A la disparition de Jeanne, les neveux  héritent de cette  modeste chapelle.  Les générations se succèdent. Toutes,  au fur et à mesure du temps qui passe,  entretiennent cet édifice,  témoignage patrimonial important pour le village.

Des travaux d’entretien sont toujours indispensables,  mais pas faciles à réaliser. Aussi  la famille crée en 2002 une association  loi 1901 qui permet de financer les travaux de restauration et de rénovation nécessaires à l’extérieur.

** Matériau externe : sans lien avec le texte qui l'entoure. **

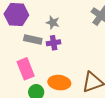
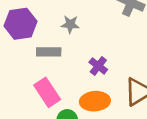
purple cross: (54, 43) -> (98, 66), moved, turned -32

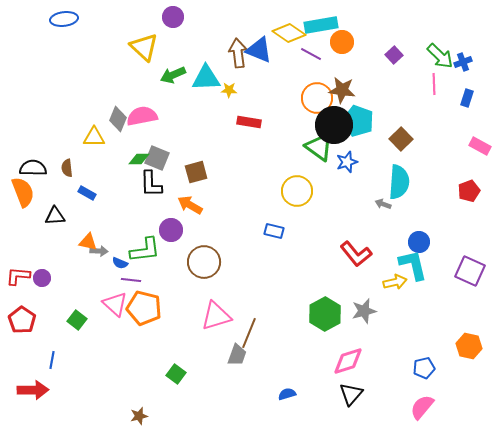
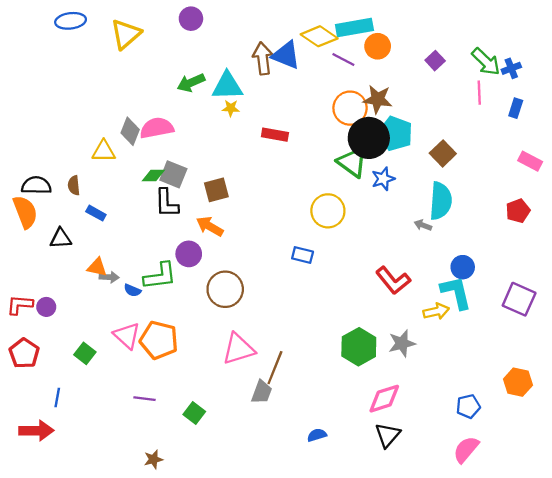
yellow triangle: (144, 47) -> (126, 34), moved, turned 36
yellow star: (229, 90) -> (231, 108), moved
purple line: (131, 280) -> (145, 399), moved

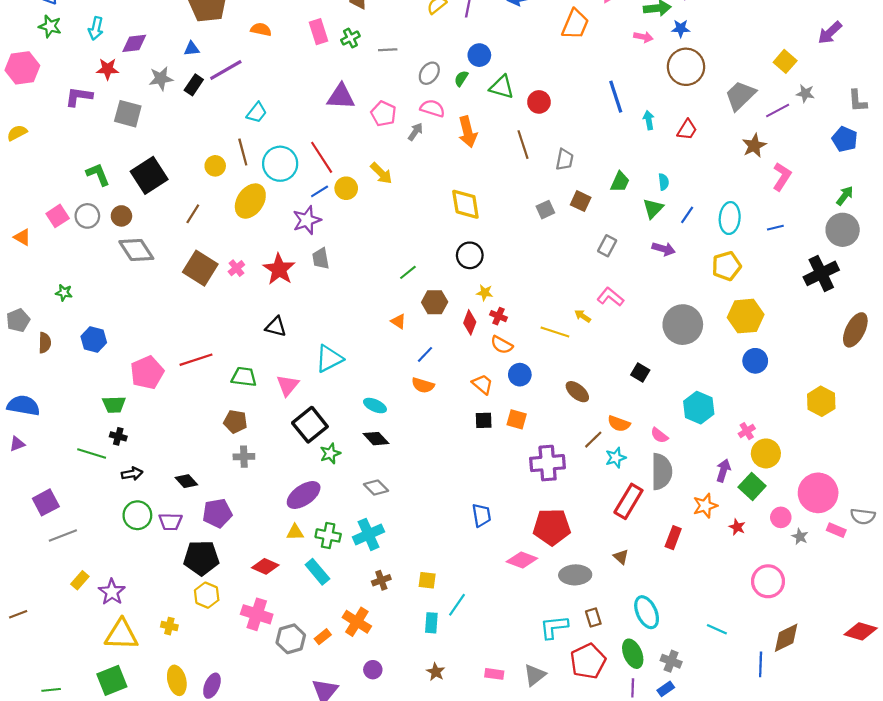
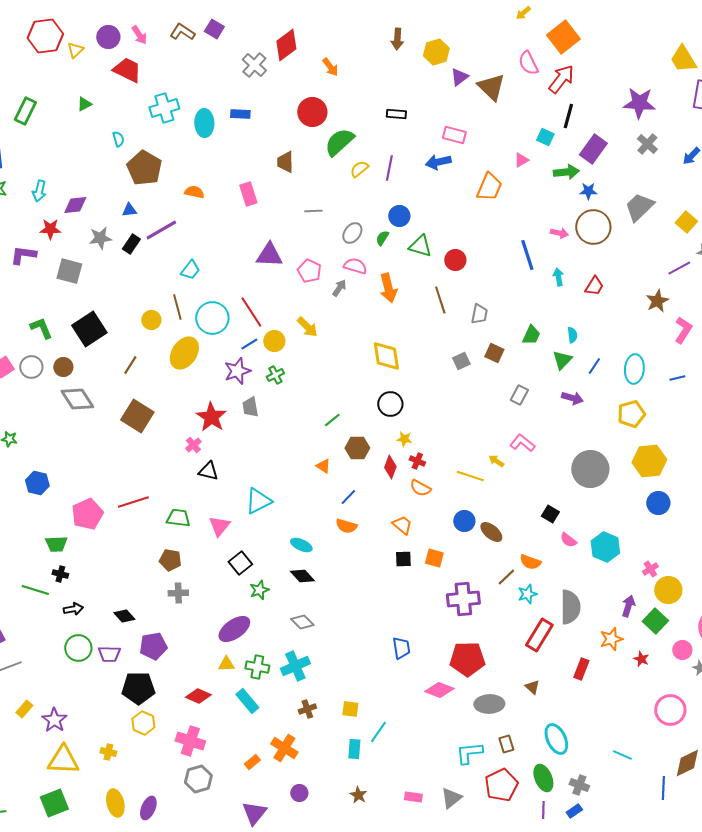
pink arrow: (643, 37) -> (559, 233), moved
green cross: (350, 38) -> (275, 375), moved
gray trapezoid: (740, 96) -> (639, 207), moved
pink cross: (236, 268) -> (193, 445), moved
blue circle: (520, 375) -> (464, 521), moved
black square: (310, 425) -> (240, 563), size x0.7
pink semicircle: (659, 435) -> (568, 540), moved
gray hexagon: (291, 639) -> (198, 779), moved

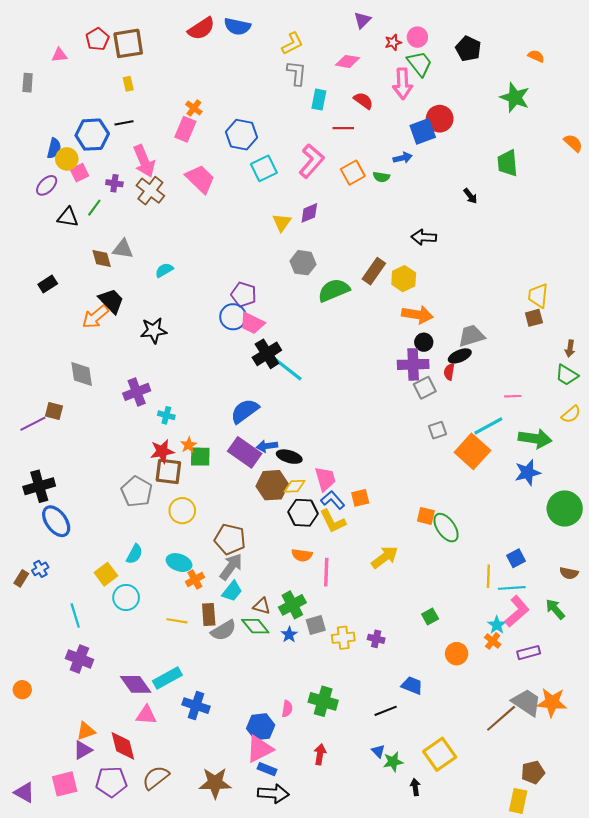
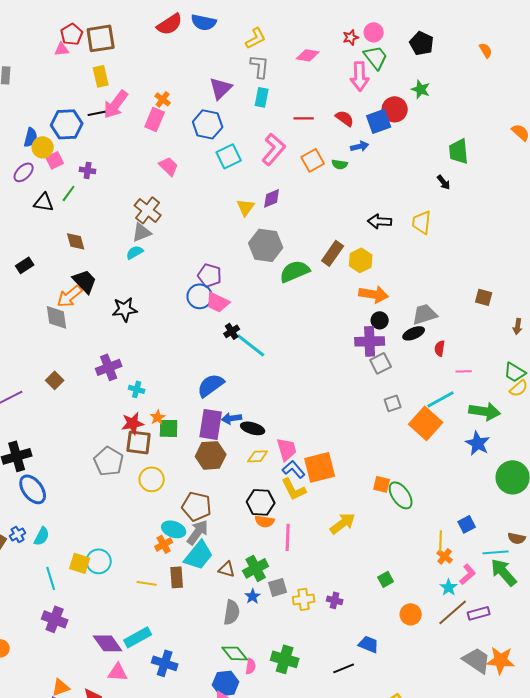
purple triangle: (362, 20) -> (221, 88), moved, size x1.4
pink triangle: (59, 55) -> (62, 49), moved
orange semicircle: (536, 56) -> (486, 50), turned 35
yellow rectangle: (128, 84) -> (101, 76), size x1.5
green star: (515, 97) -> (421, 89), moved, size x0.7
cyan rectangle: (319, 100) -> (262, 97), moved
red semicircle: (363, 101) -> (345, 118), moved
pink arrow: (144, 161) -> (116, 104), moved, turned 60
pink trapezoid: (200, 179) -> (169, 166), size x0.7
brown cross: (150, 191) -> (148, 210), moved
black arrow: (470, 196) -> (444, 182), moved
gray triangle: (123, 249) -> (142, 232), moved, turned -30
gray hexagon: (303, 263) -> (266, 245), size x1.4
yellow trapezoid: (538, 296) -> (422, 222), moved
brown square: (534, 318) -> (484, 297), turned 30
black cross: (267, 354) -> (232, 331), size x0.6
red semicircle: (449, 372) -> (440, 348), moved
gray diamond: (82, 374) -> (57, 317), moved
green trapezoid: (567, 375) -> (515, 372), moved
brown square: (54, 411) -> (55, 380), moved, turned 30
purple rectangle: (245, 452) -> (211, 424), turned 64
blue star: (528, 472) -> (478, 443), turned -30
brown hexagon: (272, 485) -> (211, 455), moved
orange square: (360, 498) -> (320, 467), size x1.8
black hexagon: (303, 513) -> (261, 502), moved
cyan semicircle: (135, 554) -> (42, 536), moved
cyan ellipse: (179, 563) -> (174, 529), moved
yellow square: (106, 574) -> (80, 563), moved, turned -35
cyan line: (512, 588) -> (496, 552), moved
cyan trapezoid: (232, 591) -> (199, 555), size x1.5
green arrow: (555, 609) -> (504, 572), size x1.4
pink L-shape: (517, 611) -> (468, 574), size x0.7
green diamond: (255, 626) -> (235, 653), moved
gray semicircle: (224, 630) -> (232, 612), moved, turned -50
orange cross: (493, 641) -> (445, 556), moved
brown line: (501, 718) -> (453, 612), moved

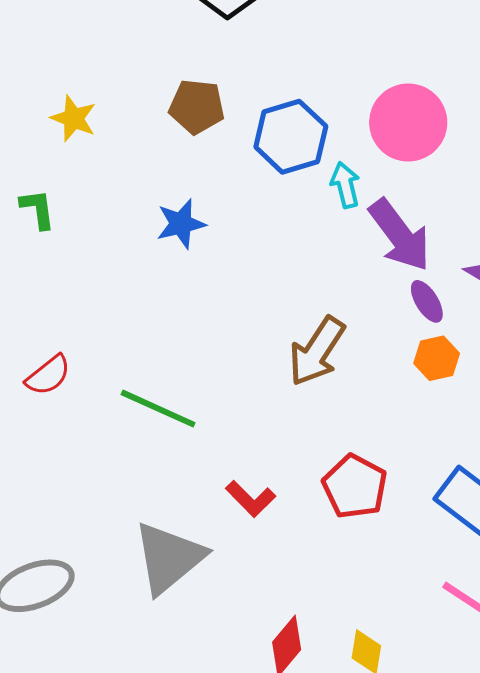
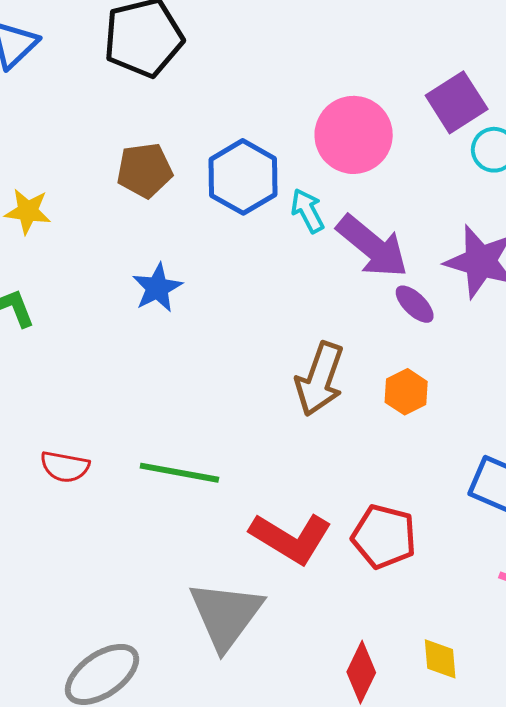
orange hexagon: (437, 358) -> (406, 392), moved
red semicircle: (48, 375) -> (65, 467), turned 63
red pentagon: (355, 487) -> (384, 536), moved
red L-shape: (251, 499) -> (291, 538), size x1.6

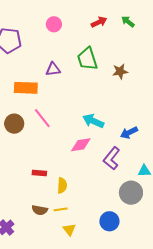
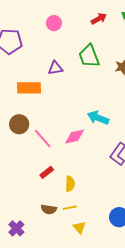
pink line: (42, 118) -> (43, 139), moved
pink diamond: (81, 145) -> (75, 137), moved
red rectangle: (39, 173) -> (47, 172), turned -40

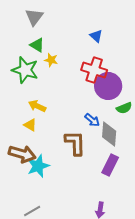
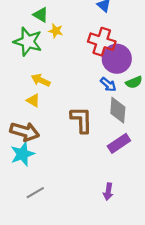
blue arrow: (92, 120) -> (108, 84), moved
purple rectangle: (110, 165) -> (119, 143), turned 30
cyan star: (38, 166) -> (22, 154), moved

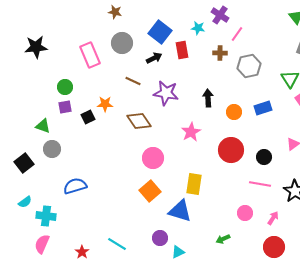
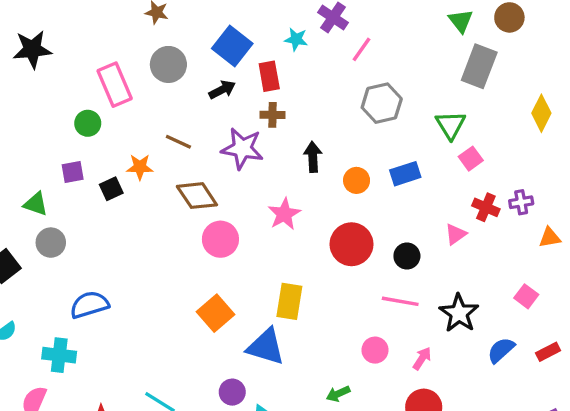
black star: (36, 47) -> (32, 49), moved
brown cross: (220, 53) -> (273, 115), moved
brown line: (133, 81) -> (178, 142), moved
green circle: (65, 87) -> (88, 123), moved
pink circle: (153, 158) -> (220, 239), moved
cyan cross: (46, 216) -> (59, 355), moved

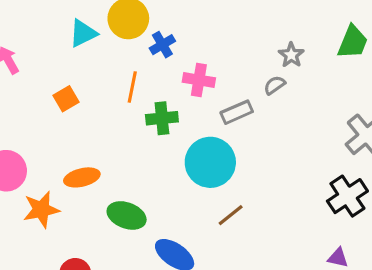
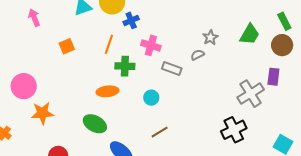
gray rectangle: (237, 112) -> (172, 69), turned 36
cyan circle: (210, 162) -> (151, 98), size x0.5
orange ellipse: (82, 177) -> (108, 91), moved

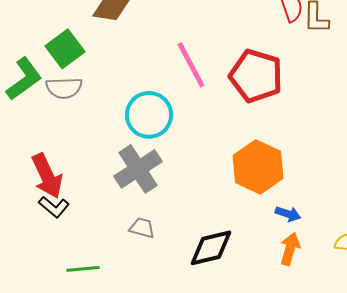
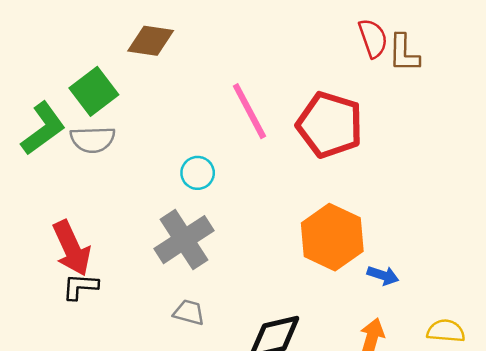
cyan circle: (149, 115) -> (198, 173), size x0.6
black L-shape: (54, 207) -> (80, 287), turned 144
blue arrow: (288, 214) -> (383, 275), moved

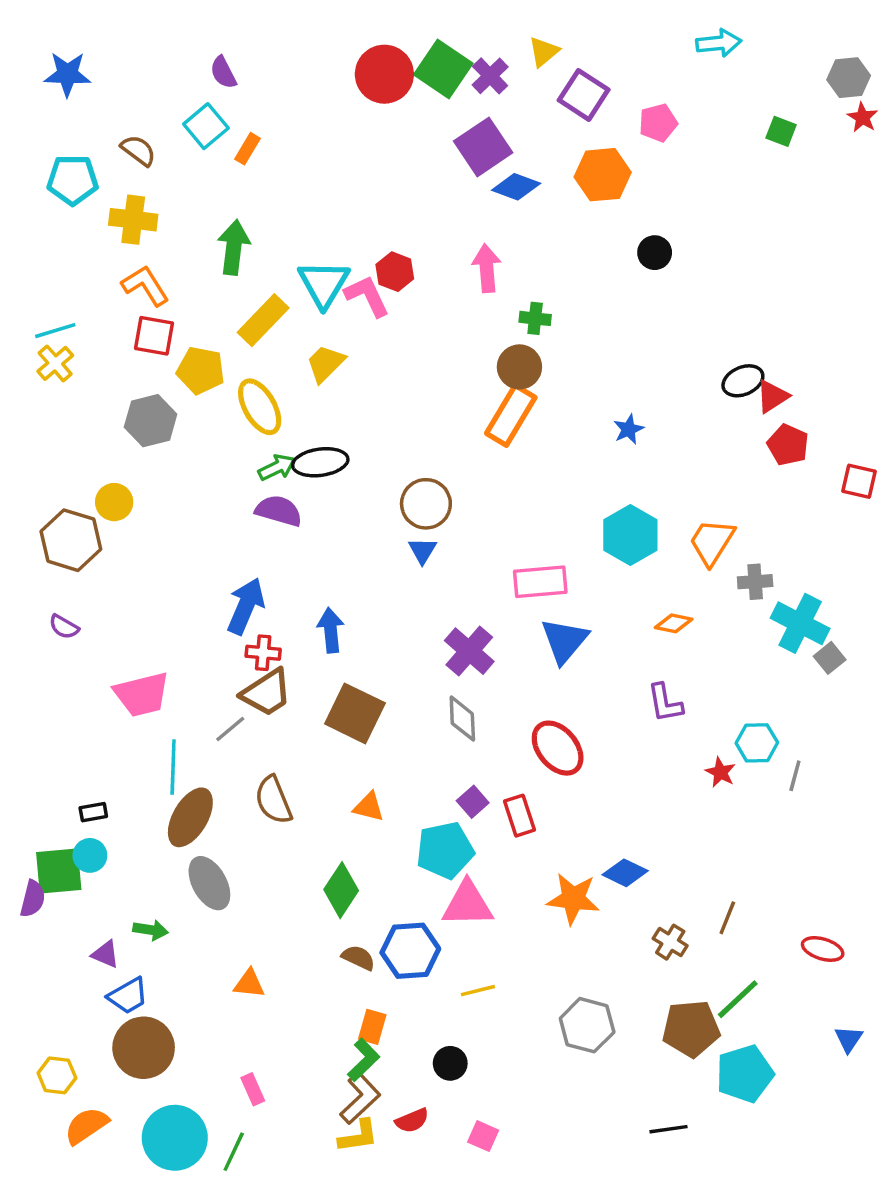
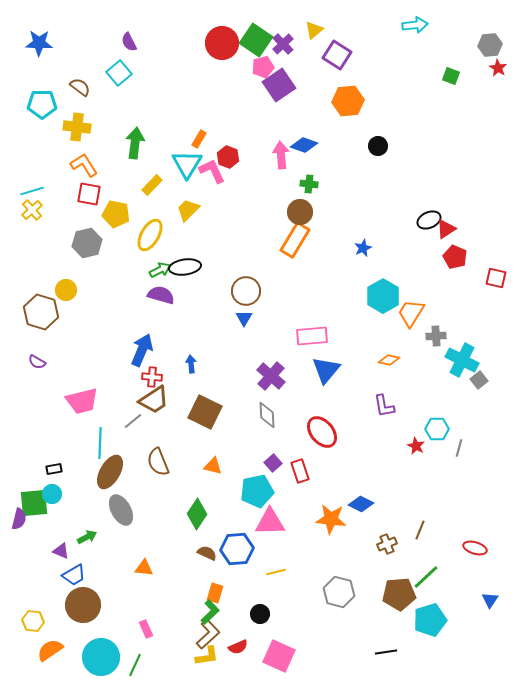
pink pentagon: (658, 123) -> (263, 67), moved
orange rectangle: (248, 149) -> (199, 139), moved
blue diamond: (516, 187) -> (304, 145), moved
yellow rectangle: (263, 320) -> (152, 185), size x0.7
yellow ellipse: (260, 407) -> (150, 235), turned 60
cyan hexagon: (630, 535) -> (383, 296), moved
blue arrow: (331, 630) -> (191, 364), size x0.7
green arrow: (151, 930) -> (87, 537), turned -36
brown cross: (670, 942) -> (387, 544), turned 36
pink square: (483, 1136) -> (279, 656), size x1.8

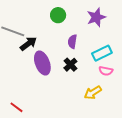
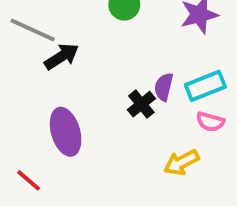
purple semicircle: (72, 42) -> (164, 87), moved
purple ellipse: (42, 63) -> (66, 132), moved

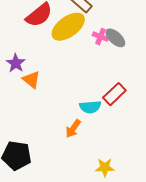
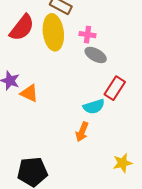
yellow ellipse: (68, 27) -> (53, 32), turned -48
gray ellipse: (115, 38) -> (96, 55), moved

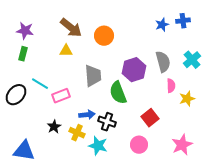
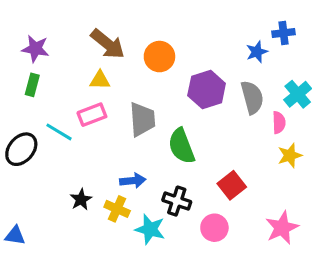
blue star: (162, 25) -> (257, 52), moved
purple hexagon: (134, 70) -> (207, 90), moved
pink semicircle: (171, 86) -> (279, 122), moved
pink rectangle: (61, 96) -> (92, 115), moved
black cross: (107, 122) -> (177, 201), moved
blue triangle: (24, 151) -> (15, 236), moved, size x0.6

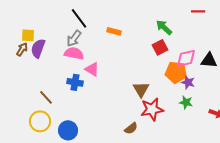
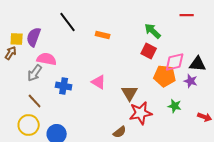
gray arrow: (74, 38) -> (35, 73), moved
red square: (160, 47) -> (149, 51), turned -35
purple semicircle: (38, 48) -> (34, 37), moved
pink semicircle: (74, 53) -> (47, 59), moved
pink triangle: (92, 69) -> (99, 82), moved
purple star: (188, 82) -> (191, 81), moved

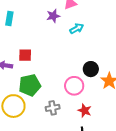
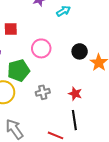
red square: (25, 55) -> (11, 29), moved
pink circle: (74, 86) -> (41, 48), moved

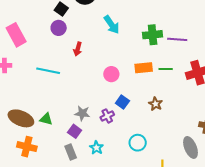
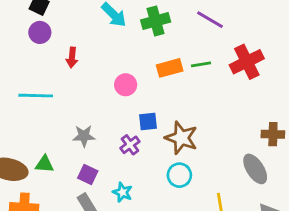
green cross: (153, 35) -> (156, 21), moved
purple line: (177, 39) -> (210, 20), turned 36
blue square: (122, 102) -> (148, 121), turned -32
brown star: (155, 104) -> (181, 138), moved, size x1.6
gray star: (82, 113) -> (84, 136), moved

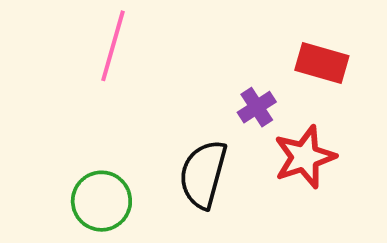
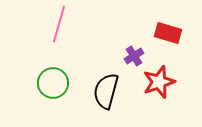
green circle: (101, 201) -> (53, 83), moved

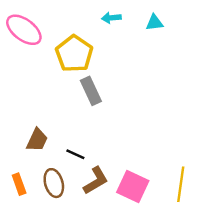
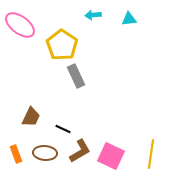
brown ellipse: (54, 183) -> (45, 153), turned -70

De nouvelles ancelles  recouvrent le toît et un nouveau coq trouve sa place au sommet de l’épi de faîtage.

En 2011  on entreprend la réfection de la peinture des façades extérieures, de la porte d’entrée et des volets.

Elle a maintenant fière allure.

DSC00705A l’intérieur trône un petit maître autel néo gothique  en bois,  typique de cette période de la fin du 19 ème siècle.  En son milieu, Notre Dame du Bon Secours avec l’enfant Dieu dans ses bras. A sa droite une statue de Saint Joseph, toujours évoqué lui aussi pour protéger  les familles. A sa gauche Saint François de Sales, le saint évêque originaire de la région d’Annecy  et  si aimé par la population savoyarde. Sur les côtés deux statues,  le Sacré Cœur et  St Antoine de Padoue.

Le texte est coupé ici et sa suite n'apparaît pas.